Sejujurnya, saya jauh lebih menikmati respons yang ada daripada visi misi dua kandidat itu. Respons yang muncul seringkali sebuah ide kreatif yang luar biasa, katakan saja video-video kampanye atau slogan-slogan kampanye. Barangkali memang benar, momen pilpres 2014 tidak akan pernah terulang. Dua kandidat dengan pendukung masing-masing yang saya rasa sama kuatnya. Yang sudah memiliki media sendiri untuk mempromosikan dirinya. Sehingga, sampai detik ini pun, saya tidak ada bayangan siapa yang akan memenangkan perhelatan ini.

Kurang dari 3 hari, perhelatan itu akan digelar. Detik-detik menuju sejarah baru. Memilih untuk menikmati momen-momen yang tidak akan terulang ini sepertinya jauh lebih menarik daripada hanya mencaci atau melarikan diri. Barangkali, kali ini saya percaya bahwa politisi yang buruk terpilih karena orang-orang baik memilih untuk tidak memilih. Siapa pun pilihannya, saya yakin, ada kebaikan yang sudah dipertimbangkan baik-baik.

Dan, yang lebih penting, tidak terlalu berharap lebih pada siapa pun yang telah terpilih nanti juga akan menjaga kepercayaan pada negara. Memilih sewajarnya, percaya sewajarnya. Sebab, terlalu tinggi ekspektasi akan menjatuhkan dan membuat sakit. Percayalah, ketika siapa pun yang terpilih nanti, janji-janji pada masa kampanye akan menguap satu per satu. Lalu, terlupakan perlahan. Barangkali saya salah akan hal ini. Dan, semoga yang terpilih nantinya juga akan tetap amanah. Namun, pemerintahan yang sudah-sudah mengajarkan banyak hal.

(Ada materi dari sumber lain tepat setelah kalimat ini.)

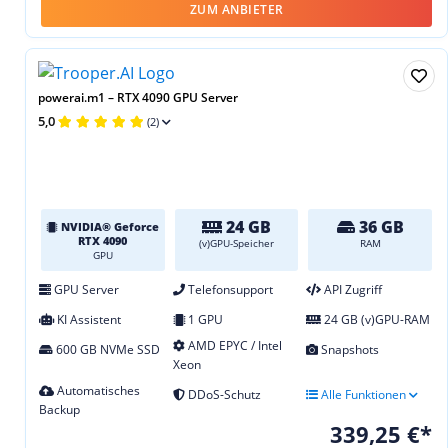
ZUM ANBIETER
powerai.m1 – RTX 4090 GPU Server
5,0
(2)
24 GB
36 GB
NVIDIA® Geforce
RTX 4090
(v)GPU-Speicher
RAM
GPU
GPU Server
Telefonsupport
API Zugriff
KI Assistent
1 GPU
24 GB (v)GPU-RAM
AMD EPYC / Intel
600 GB NVMe SSD
Snapshots
Xeon
Automatisches
DDoS-Schutz
Alle Funktionen
Backup
339,25 €*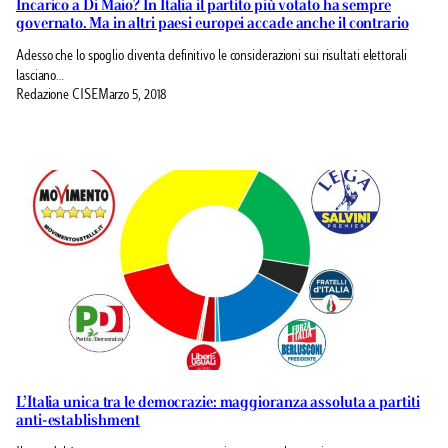
Incarico a Di Maio? In Italia il partito più votato ha sempre
governato. Ma in altri paesi europei accade anche il contrario
Adesso che lo spoglio diventa definitivo le considerazioni sui risultati elettorali
lasciano…
Redazione CISE
Marzo 5, 2018
L’Italia unica tra le democrazie: maggioranza assoluta a partiti
anti-establishment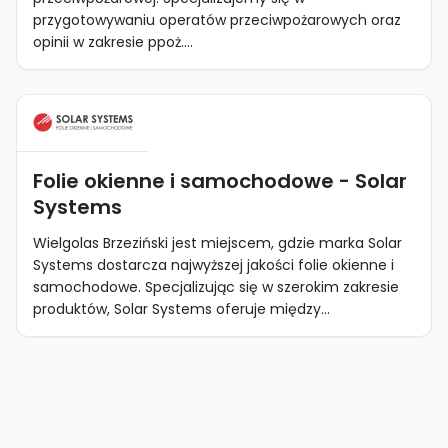
przygotowywaniu operatów przeciwpożarowych oraz
opinii w zakresie ppoż....
Folie okienne i samochodowe - Solar
Systems
Wielgolas Brzeziński jest miejscem, gdzie marka Solar
Systems dostarcza najwyższej jakości folie okienne i
samochodowe. Specjalizując się w szerokim zakresie
produktów, Solar Systems oferuje między...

Lantas, bagaimana jika siapa pun yang terpilih nanti, akan bekerja untuk pihak yang sama? Atau memiliki tujuan yang sama. Apakah segala macam caci maki dan hujatan selama ini masih berarti? Apakah kehidupan akan berubah menjadi sejahtera semuanya? Atau apakah kandidat yang dibela mati-matian itu akan peduli pada kehidupan yang membela itu? Ah, maafkan saya yang terlalu pesimis memandang negeri ini. Nyatanya, saya harus memandang pilihan presiden ini dari dua sisi. Dua sisi yang akan menyeimbangkan segala sesuatunya.

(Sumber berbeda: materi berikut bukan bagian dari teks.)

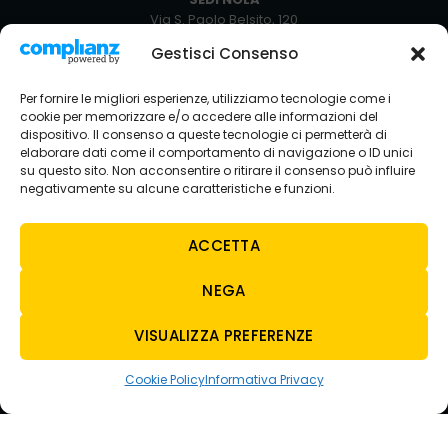
Via S. Paolo Belsito, 120
80035 Nola NA
Gestisci Consenso
+39 081 5129051
Via Circumvallazione Snc
Per fornire le migliori esperienze, utilizziamo tecnologie come i
80035 Nola NA
cookie per memorizzare e/o accedere alle informazioni del
+39 081 8234429
dispositivo. Il consenso a queste tecnologie ci permetterà di
elaborare dati come il comportamento di navigazione o ID unici
SEDE AVELLINO
su questo sito. Non acconsentire o ritirare il consenso può influire
Via Nazionale Torrette
negativamente su alcune caratteristiche e funzioni.
83013 Torelli-torrette AV
+39 0825 683208
ACCETTA
NEGA
CONTATTI
E-MAIL
VISUALIZZA PREFERENZE
tecnoauto@tecnoautosrl.com
carsharing@tecnoautosrl.com
Cookie Policy
Informativa Privacy
WHATSAPP
NOLA
+39 342 5129713
AVELLINO
+39 3428136949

Barangkali, tulisan ini terlampau terlambat. Barangkali juga sudah terlalu banyak dibahas. Ah, maafkan saya yang tidak membawa kebaruan dalam sumbangan pemikiran perhelatan akbar ini. Namun, satu hal saja yang patut saya camkan baik-baik bahwa seharusnya saya tidak berhak membenci siapa pun meskipun saya berhak tidak memercayai siapa pun.